» Saved entries
※
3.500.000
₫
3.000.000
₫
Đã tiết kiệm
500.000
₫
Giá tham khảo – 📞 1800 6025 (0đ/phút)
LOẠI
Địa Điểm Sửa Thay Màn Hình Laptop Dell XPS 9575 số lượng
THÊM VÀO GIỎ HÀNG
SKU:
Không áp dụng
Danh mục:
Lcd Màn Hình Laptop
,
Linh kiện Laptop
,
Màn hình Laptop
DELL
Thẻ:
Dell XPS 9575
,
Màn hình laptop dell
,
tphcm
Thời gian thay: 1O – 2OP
※
» What is required
Copy the entries word for word. Leave nothing out.

» Completed task
3.500.000
₫
3.000.000
₫
Đã tiết kiệm
500.000
₫
Giá tham khảo – 📞 1800 6025 (0đ/phút)
LOẠI
Địa Điểm Sửa Thay Màn Hình Laptop Dell XPS 9575 số lượng
THÊM VÀO GIỎ HÀNG
SKU:
Không áp dụng
Danh mục:
Lcd Màn Hình Laptop
,
Linh kiện Laptop
,
Màn hình Laptop
DELL
Thẻ:
Dell XPS 9575
,
Màn hình laptop dell
,
tphcm
Thời gian thay: 1O – 2OP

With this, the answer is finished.